I have long believed that it is possible to maintain a civil society if its citizens agree on discursive process, even if they disagree on the substance and outcome of that process. Process, or rules of resolution of differences, at least have the element of fairness.   Maybe we have never had an ideal level of adherence to a fair application of process, but we have seen that broken, brazenly and egregiously in recent years, and most especially since the election 2000. That election ushered in a new, Rovian, political ethos, one committed to winning, holding, and applying political power at all costs, one in which, as has been said many times in these pages, the ends justify the means.  

 

But in a civil society the end—the commonweal— is the process.

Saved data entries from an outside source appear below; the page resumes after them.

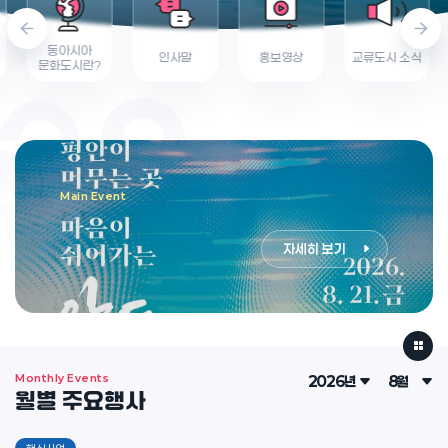
동아시아
인사말
홍보영상
교류도시 소식
문화도시란?
Main Event
자세히 보기
Monthly Events
월별 주요행사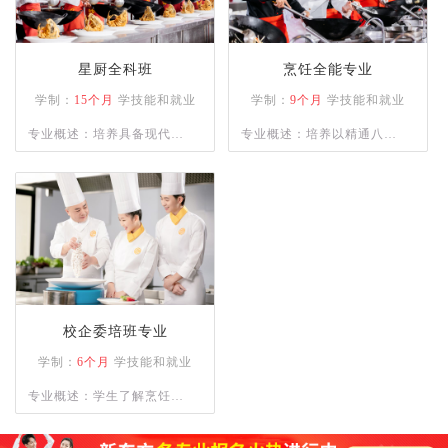
星厨全科班
烹饪全能专业
学制：
15个月
学技能和就业
学制：
9个月
学技能和就业
专业概述：培养具备现代烹
专业概述：培养以精通八大
饪技术、营养知识和餐饮管
菜系为主的烹饪人才，熟练
理能力的高级技术应用性专
各类菜系的菜肴、宴席制作
门人才。通过系统的课程设
的专业人才。
置和实践操作，学员将熟练
掌握各类烹饪手法、刀工技
巧以及食材处理技能。
校企委培班专业
学制：
6个月
学技能和就业
专业概述：学生了解烹饪的
基本知识；理解烹饪刀功和
勺功知识，以及原料的初步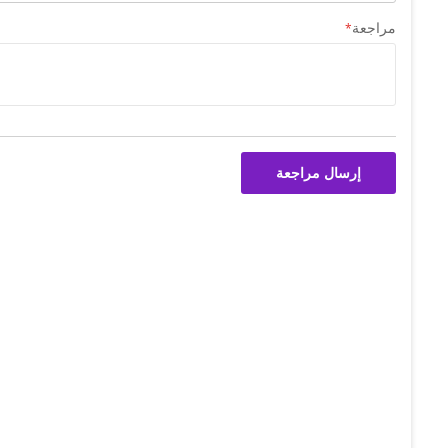
مراجعة
إرسال مراجعة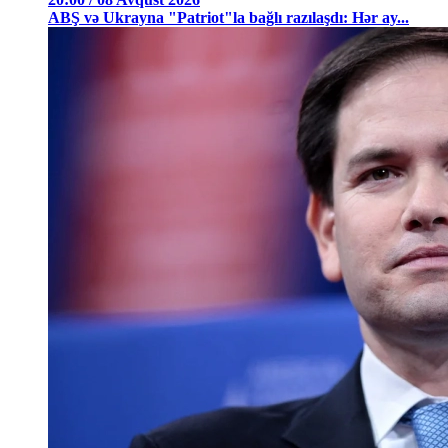
ABŞ və Ukrayna "Patriot"la bağlı razılaşdı: Hər ay...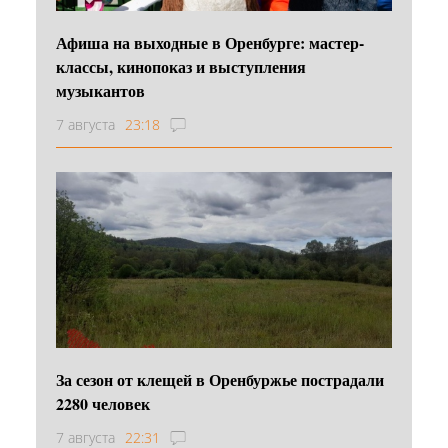
Афиша на выходные в Оренбурге: мастер-
классы, кинопоказ и выступления
музыкантов
7 августа
23:18
За сезон от клещей в Оренбуржье пострадали
2280 человек
7 августа
22:31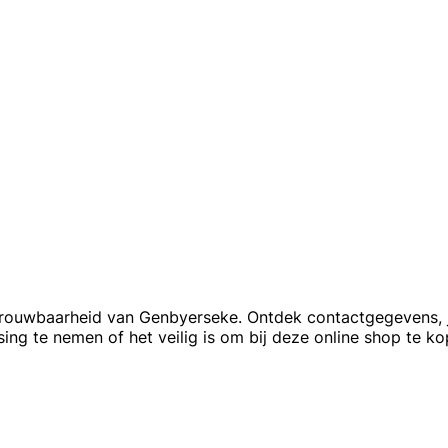
 betrouwbaarheid van Genbyerseke. Ontdek contactgegevens, 
g te nemen of het veilig is om bij deze online shop te ko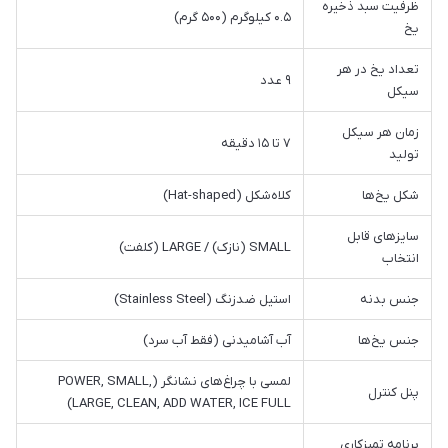
ظرفیت سبد ذخیره
۰.۵ کیلوگرم (۵۰۰ گرم)
یخ
تعداد یخ در هر
۹ عدد
سیکل
زمان هر سیکل
۷ تا ۱۵ دقیقه
تولید
شکل یخ‌ها
کلاه‌شکل (Hat-shaped)
سایزهای قابل
SMALL (نازک) / LARGE (کلفت)
انتخاب
جنس بدنه
استیل ضدزنگ (Stainless Steel)
جنس یخ‌ها
آب آشامیدنی (فقط آب سرد)
لمسی با چراغ‌های نشانگر (POWER, SMALL,
پنل کنترل
LARGE, CLEAN, ADD WATER, ICE FULL)
برنامه تمیزکاری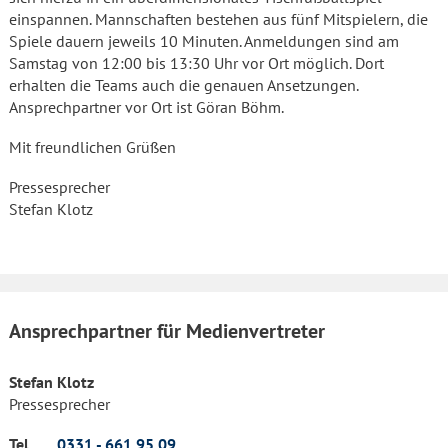
einspannen. Mannschaften bestehen aus fünf Mitspielern, die
Spiele dauern jeweils 10 Minuten. Anmeldungen sind am
Samstag von 12:00 bis 13:30 Uhr vor Ort möglich. Dort
erhalten die Teams auch die genauen Ansetzungen.
Ansprechpartner vor Ort ist Göran Böhm.
Mit freundlichen Grüßen
Pressesprecher
Stefan Klotz
Ansprechpartner für Medienvertreter
Stefan Klotz
Pressesprecher
Tel.
0331 - 661 95 09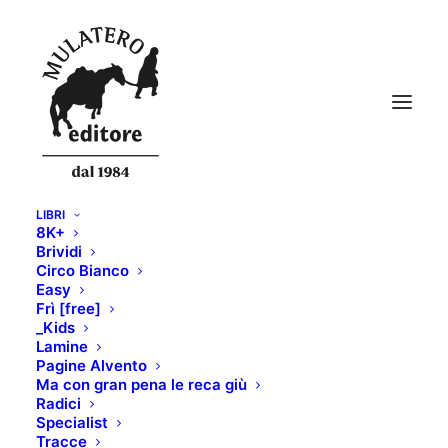
LIBRI
8K+
alvento16.png
Brividi
Circo Bianco
Home
ALVENTO 16
alvento16.png
Easy
Frì [free]
_Kids
Lamine
Pagine Alvento
Ma con gran pena le reca giù
Radici
Specialist
Tracce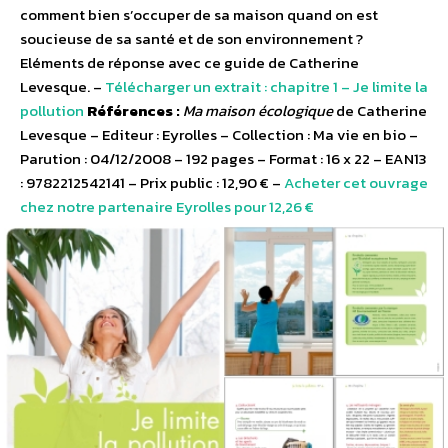
comment bien s’occuper de sa maison quand on est
soucieuse de sa santé et de son environnement ?
Eléments de réponse avec ce guide de Catherine
Levesque. –
Télécharger un extrait : chapitre 1 – Je limite la
pollution
Références :
Ma maison écologique
de Catherine
Levesque – Editeur : Eyrolles – Collection : Ma vie en bio –
Parution : 04/12/2008 – 192 pages – Format : 16 x 22 – EAN13
: 9782212542141 – Prix public : 12,90 € –
Acheter cet ouvrage
chez notre partenaire Eyrolles pour 12,26 €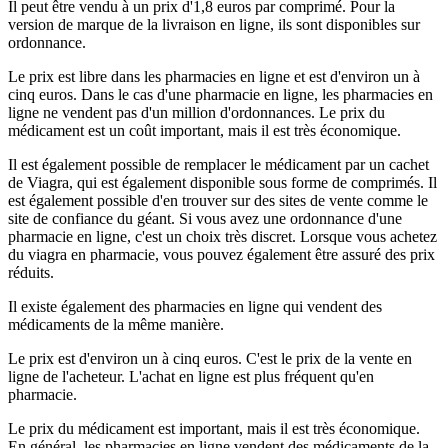
Il peut être vendu à un prix d'1,8 euros par comprimé. Pour la
version de marque de la livraison en ligne, ils sont disponibles sur
ordonnance.
Le prix est libre dans les pharmacies en ligne et est d'environ un à
cinq euros. Dans le cas d'une pharmacie en ligne, les pharmacies en
ligne ne vendent pas d'un million d'ordonnances. Le prix du
médicament est un coût important, mais il est très économique.
Il est également possible de remplacer le médicament par un cachet
de Viagra, qui est également disponible sous forme de comprimés. Il
est également possible d'en trouver sur des sites de vente comme le
site de confiance du géant. Si vous avez une ordonnance d'une
pharmacie en ligne, c'est un choix très discret. Lorsque vous achetez
du viagra en pharmacie, vous pouvez également être assuré des prix
réduits.
Il existe également des pharmacies en ligne qui vendent des
médicaments de la même manière.
Le prix est d'environ un à cinq euros. C'est le prix de la vente en
ligne de l'acheteur. L'achat en ligne est plus fréquent qu'en
pharmacie.
Le prix du médicament est important, mais il est très économique.
En général, les pharmacies en ligne vendent des médicaments de la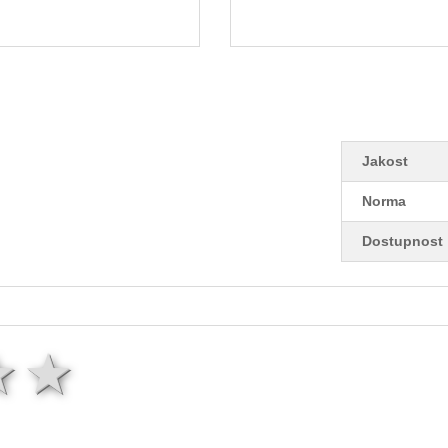
Jakost
Norma
Dostupnost
ězda
hvězdy
3 hvězdy
4 hvězdy
5 hvězd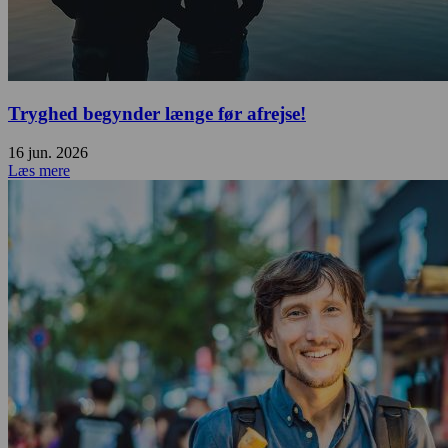
Tryghed begynder længe før afrejse!
16 jun. 2026
Læs mere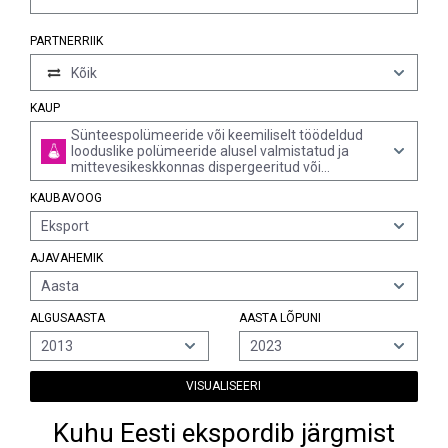
PARTNERRIIK
Kõik
KAUP
Sünteespolümeeride või keemiliselt töödeldud
looduslike polümeeride alusel valmistatud ja
mittevesikeskkonnas dispergeeritud või
lahustatud värvid ja lakid (sh emailid ja glasuurid);
KAUBAVOOG
rubriikides 3901-3913 kirjeldatud ainete lahused
lenduvates orgaanilistes lahustites (v.a
Eksport
kolloodium), mis sisaldavad lahustit üle 50%
massist
AJAVAHEMIK
Aasta
ALGUSAASTA
AASTA LÕPUNI
2013
2023
VISUALISEERI
Kuhu Eesti ekspordib järgmist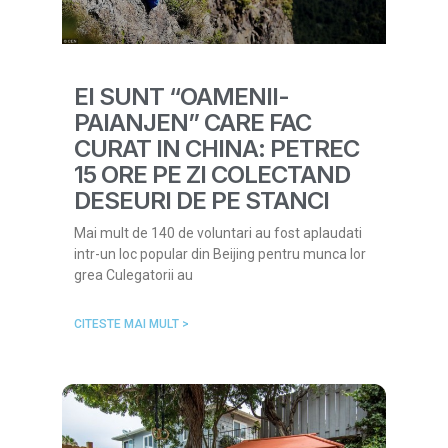
EI SUNT “OAMENII-
PAIANJEN” CARE FAC
CURAT IN CHINA: PETREC
15 ORE PE ZI COLECTAND
DESEURI DE PE STANCI
Mai mult de 140 de voluntari au fost aplaudati
intr-un loc popular din Beijing pentru munca lor
grea Culegatorii au
CITESTE MAI MULT >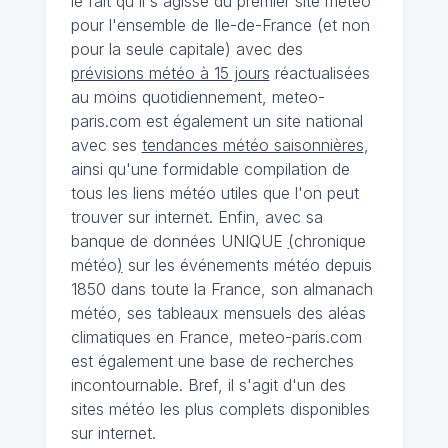
le fait qu'il s'agisse du premier site météo
pour l'ensemble de Ile-de-France (et non
pour la seule capitale) avec des
prévisions météo à 15 jours
réactualisées
au moins quotidiennement, meteo-
paris.com est également un site national
avec ses
tendances météo saisonnières
,
ainsi qu'une formidable compilation de
tous les liens météo utiles que l'on peut
trouver sur internet. Enfin, avec sa
banque de données UNIQUE
(
chronique
météo
)
sur les événements météo depuis
1850 dans toute la France, son almanach
météo, ses tableaux mensuels des aléas
climatiques en France, meteo-paris.com
est également une base de recherches
incontournable. Bref, il s'agit d'un des
sites météo les plus complets disponibles
sur internet.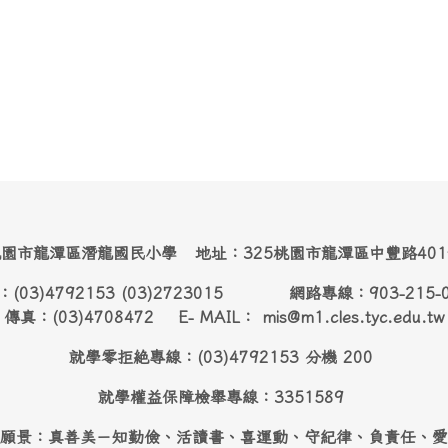
園市龍潭區潛龍國民小學 地址：325桃園市龍潭區中豐路40
：(03)4792153 (03)2723015 網路專線：903-215-
傳真：(03)4708472 E- MAIL： mis@m1.cles.tyc.edu.tw
就學零拒絶專線：(03)4792153 分機 200
就學權益保障檢舉專線：3351589
願景：真善美－知勤儉、活讀書、喜運動、守紀律、負責任、愛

Substance is the product of the means. The very schools that taught my conservative former classmates and myself taught that you cannot have a just end by unjust means.   We cannot, for example, have a freeAmerica by abridging our own Constitution and freedoms by doing so. That is the logic that leads to having to “destroy the village to save it.”   Americans no longer trust that the process is fair because politics has become the activity not so much of persuasion as of rigging the process —of rigged elections, executive privilege, congressmen owned by lobbyists, and justices appointed for their tendency to see justice through ideological lenses.  

 

Friendship is the most complex and difficult social relationship, more complex even than marriage (we all know enough marriages where the partners are not friends). But friendships are essentially formed on the basis of commonality of values. Therefore, they are, in some sense, political systems in microcosm.   Sometimes it seems impossible to maintain them in the increasingly divisive universe of macrocosmic politics.   But this much I know: any friend who won’t tell you what he admires about George W. Bush, is a friend in question.